Убирая руку и наклоняя голову, точно подставляясь под мягкие поцелуи, медленно опустил ладони на чужие, что с силой сжимают живот и пытается смотреть только на себя в зеркале. Он, — глупая женщина в руках мужчины, который каждую ночь шепчет о любви, а после уходит к другим. Что бы с ним было, будь он и вправду Жрицей, а Генерал приходил к нему сыграть в го и завладеть телом? Наверно, после того, как надоел, то просто прекратил приходить в Весенний Дом, оставил одного с разбитыми чувствами и надеждами, ведь поганец умеет в себя влюблять, точно дождался бы своего выкупа и стал чей-то игрушкой или же сгнил в тех местах со страшным заболеванием от которого нет лекарств. — Все, хватит, — видимо его мысли и вправду открыты чужому взору, потому и закрывают глаза ладонью, поворачивают на голос и целуют в острый подбородок. — Ты много думаешь не о том, не обо мне, не о нас. Правда? А о чем ему думать? О том, что он сначала целует и говорить об искренней любви, а после уходит и пристает к его брату? Может снова закрывать глаза на то, как его обвиняют в очередной интрижке со смертной, которая стала демоницей?Он не ревнует, совершенно, просто устал с кем-то делиться своим.
— Говори прямо, — не о сексе. Хорошо, Ши Уду успокоится, отбросит мысли на второй план и попытается расслабиться, но это не значит, что на следующее утро не выкинет из своей кровати на улицу. Не значит и тихие, слишком хрупкие поцелуи на плечах, что медленно поднимались вверх и заставляли вздрагивать, не каждое слово над ухом, тихие, желающие большего и мягкое, не руки, которые развязывают халат и помогают ему упасть на пол, чтобы обнажить прекрасное тело.Это ничего не значит.

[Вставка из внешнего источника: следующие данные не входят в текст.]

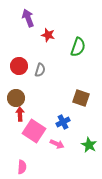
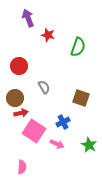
gray semicircle: moved 4 px right, 17 px down; rotated 48 degrees counterclockwise
brown circle: moved 1 px left
red arrow: moved 1 px right, 1 px up; rotated 80 degrees clockwise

Не значит, но на утро менять облик не хочется, является в нем на собрание и ловит непонимающие, но восхищенные взгляды, замечает собственного брата с противоположного конца и пытается смотреть прямо, а не в сторону, где Мингуан с победной ухмылкой отвешивает комплимент и светится так, будто это лично его победа. Ему не нравится это, как и восхищенные крики братца, но больше ничего не говорит по поводу его женского обличия.Пускай набивает свои шишки.